Saved entries:

################

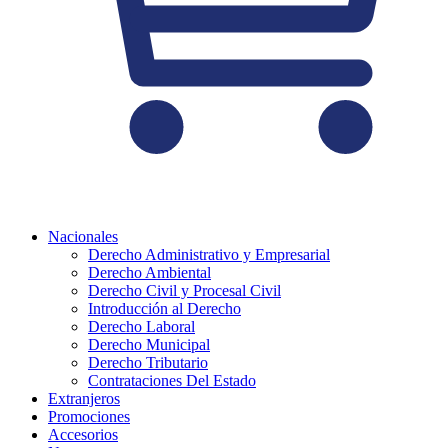
Nacionales
Derecho Administrativo y Empresarial
Derecho Ambiental
Derecho Civil y Procesal Civil
Introducción al Derecho
Derecho Laboral
Derecho Municipal
Derecho Tributario
Contrataciones Del Estado
Extranjeros
Promociones
Accesorios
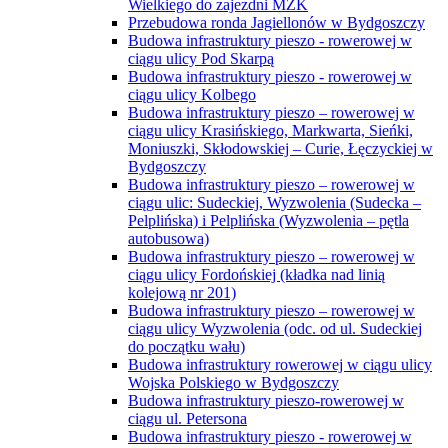
Wielkiego do zajezdni MZK
Przebudowa ronda Jagiellonów w Bydgoszczy
Budowa infrastruktury pieszo - rowerowej w
ciągu ulicy Pod Skarpą
Budowa infrastruktury pieszo - rowerowej w
ciągu ulicy Kolbego
Budowa infrastruktury pieszo – rowerowej w
ciągu ulicy Krasińskiego, Markwarta, Sieńki,
Moniuszki, Skłodowskiej – Curie, Łęczyckiej w
Bydgoszczy
Budowa infrastruktury pieszo – rowerowej w
ciągu ulic: Sudeckiej, Wyzwolenia (Sudecka –
Pelplińska) i Pelplińska (Wyzwolenia – pętla
autobusowa)
Budowa infrastruktury pieszo – rowerowej w
ciągu ulicy Fordońskiej (kładka nad linią
kolejową nr 201)
Budowa infrastruktury pieszo – rowerowej w
ciągu ulicy Wyzwolenia (odc. od ul. Sudeckiej
do początku wału)
Budowa infrastruktury rowerowej w ciągu ulicy
Wojska Polskiego w Bydgoszczy
Budowa infrastruktury pieszo-rowerowej w
ciągu ul. Petersona
Budowa infrastruktury pieszo - rowerowej w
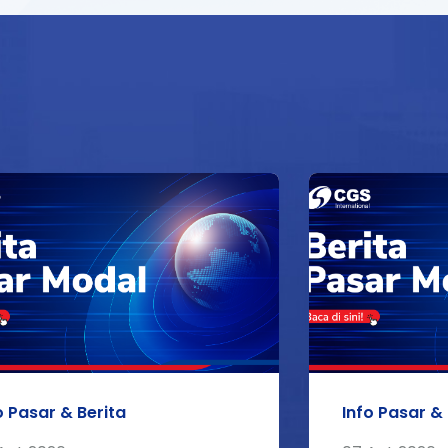
o Pasar & Berita
Info Pasar & 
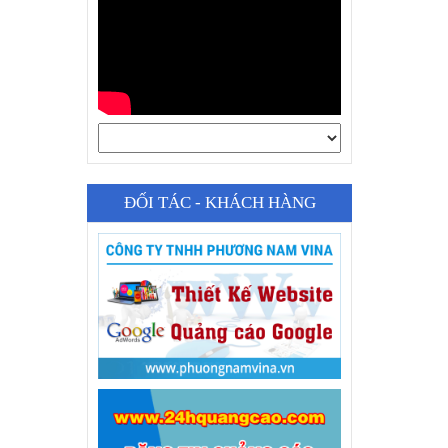
ĐỐI TÁC - KHÁCH HÀNG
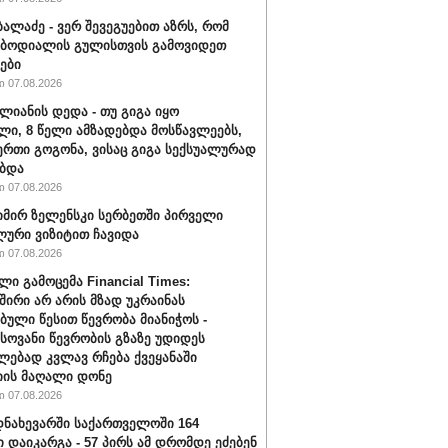
ბალაძე - ვერ შევეგუებით აზრს, რომ
 ბოდიალის გულისთვის გამოვიდეთ
ები
 07.08.2026
ალიანის დედა - თუ გიგა იყო
ი, 8 წელი ამზადებდა მოსწავლეებს,
ერთი გოგონა, ვისაც გიგა სექსუალურად
ბდა
 07.08.2026
ირ ზელენსკი სერბეთში პირველი
ური ვიზიტით ჩავიდა
 07.08.2026
ლი გამოცემა Financial Times:
შირი არ არის მზად უკრაინას
ბული წესით წევრობა მიანიჭოს -
ოვანი წევრობის გზაზე უდიდეს
ებად კვლავ რჩება ქვეყანაში
ის მაღალი დონე
 07.08.2026
ნახევარში საქართველოში 164
ი დაიკარგა - 57 პირს ამ დრომდე ეძებენ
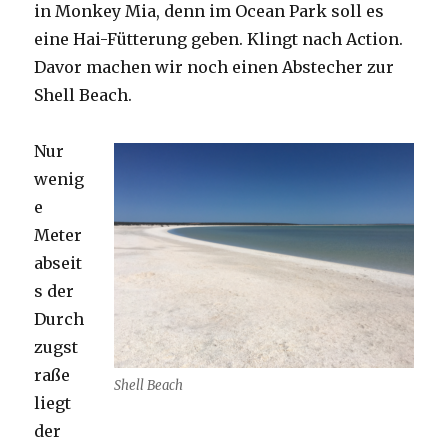
in Monkey Mia, denn im Ocean Park soll es
eine Hai-Fütterung geben. Klingt nach Action.
Davor machen wir noch einen Abstecher zur
Shell Beach.
Nur
wenig
e
Meter
abseit
s der
Durch
zugst
raße
Shell Beach
liegt
der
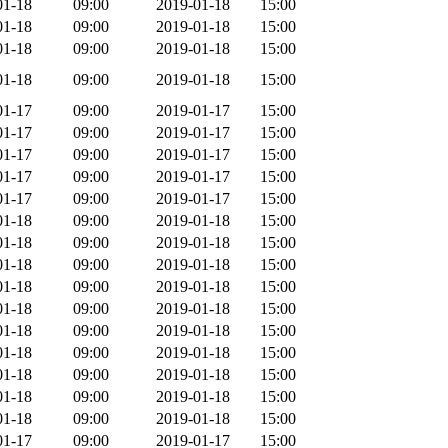
01-18
09:00
2019-01-18
15:00
01-18
09:00
2019-01-18
15:00
01-18
09:00
2019-01-18
15:00
01-18
09:00
2019-01-18
15:00
01-17
09:00
2019-01-17
15:00
01-17
09:00
2019-01-17
15:00
01-17
09:00
2019-01-17
15:00
01-17
09:00
2019-01-17
15:00
01-17
09:00
2019-01-17
15:00
01-18
09:00
2019-01-18
15:00
01-18
09:00
2019-01-18
15:00
01-18
09:00
2019-01-18
15:00
01-18
09:00
2019-01-18
15:00
01-18
09:00
2019-01-18
15:00
01-18
09:00
2019-01-18
15:00
01-18
09:00
2019-01-18
15:00
01-18
09:00
2019-01-18
15:00
01-18
09:00
2019-01-18
15:00
01-18
09:00
2019-01-18
15:00
01-17
09:00
2019-01-17
15:00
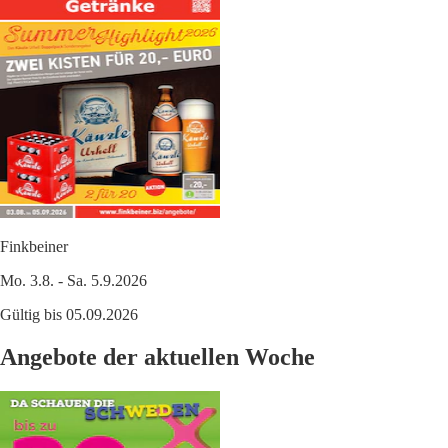
Finkbeiner
Mo. 3.8. - Sa. 5.9.2026
Gültig bis 05.09.2026
Angebote der aktuellen Woche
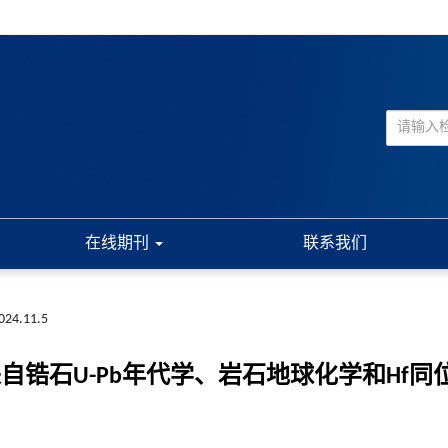
在线期刊
联系我们
2024.11.5
自锆石U-Pb年代学、岩石地球化学和Hf同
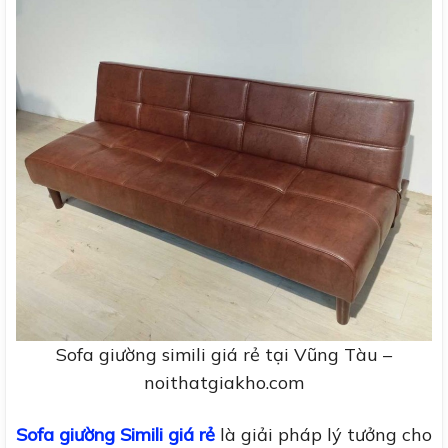
Sofa giường simili giá rẻ tại Vũng Tàu –
noithatgiakho.com
Sofa giường Simili giá rẻ
là giải pháp lý tưởng cho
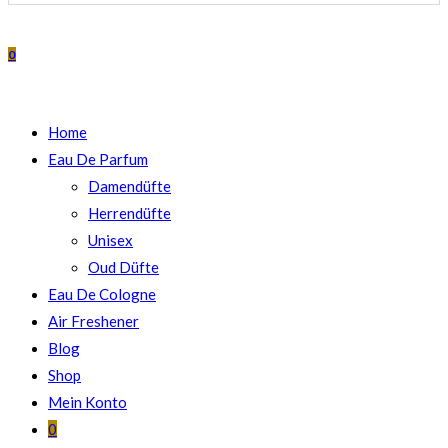
0
UMSCHALTEN
Home
Eau De Parfum
Damendüfte
Herrendüfte
Unisex
Oud Düfte
Eau De Cologne
Air Freshener
Blog
Shop
Mein Konto
0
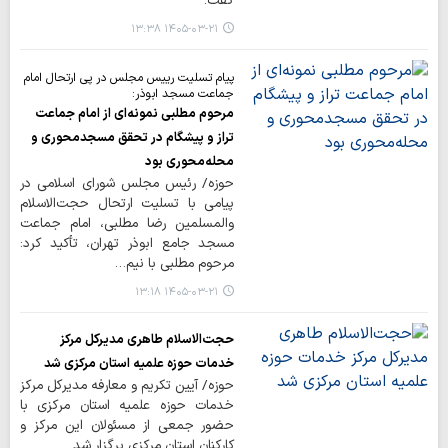
گفت.
۱۴۰۵-۰۳-۲۱ ۱۳:۳۸
پیام تسلیت رییس مجلس در پی ارتحال امام
جماعت مسجد ابوذر:
مرحوم مطلبی نمونه‌ای از امام جماعت
تراز و پیشگام در تحقق مسجدمحوری و
محله‌محوری بود
حوزه/ رئیس مجلس شورای اسلامی در
پیامی با تسلیت ارتحال حجت‌الاسلام
والمسلمین رضا مطلبی، امام جماعت
مسجد جامع ابوذر تهران، تأکید کرد:
مرحوم مطلبی با نیم…
۱۴۰۵-۰۳-۲۱ ۱۳:۱۸
حجت‌الاسلام طاهری مدیرکل مرکز
خدمات حوزه‌ علمیه استان مرکزی شد
حوزه/ آیین تکریم و معارفه مدیرکل مرکز
خدمات حوزه‌ علمیه استان مرکزی با
حضور جمعی از مسئولان این مرکز و
کارکنان استان مرکزی برگزار شد.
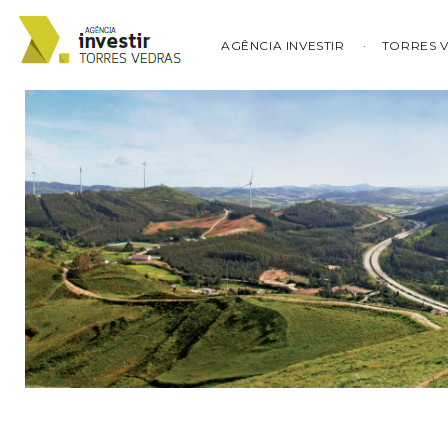
AGÊNCIA INVESTIR
TORRES 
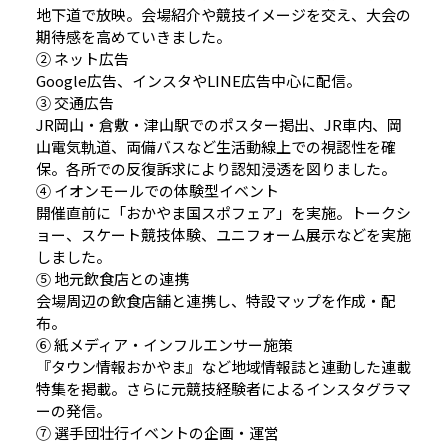
地下道で放映。会場紹介や競技イメージを交え、大会の
期待感を高めていきました。
② ネット広告
Google広告、インスタやLINE広告中心に配信。
③ 交通広告
JR岡山・倉敷・津山駅でのポスター掲出、JR車内、岡
山電気軌道、両備バスなど生活動線上での視認性を確
保。各所での反復訴求により認知浸透を図りました。
④ イオンモールでの体験型イベント
開催直前に「おかやま国スポフェア」を実施。トークシ
ョー、スケート競技体験、ユニフォーム展示などを実施
しました。
⑤ 地元飲食店との連携
会場周辺の飲食店舗と連携し、特設マップを作成・配
布。
⑥ 紙メディア・インフルエンサー施策
『タウン情報おかやま』など地域情報誌と連動した連載
特集を掲載。さらに元競技経験者によるインスタグラマ
ーの発信。
⑦ 選手団壮行イベントの企画・運営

################

** Problem to work on **
Across the data, find each line that has "مرحوم" in it and copy that line.

** Solution below **
مرحوم مطلبی نمونه‌ای از امام جماعت
مرحوم مطلبی با نیم…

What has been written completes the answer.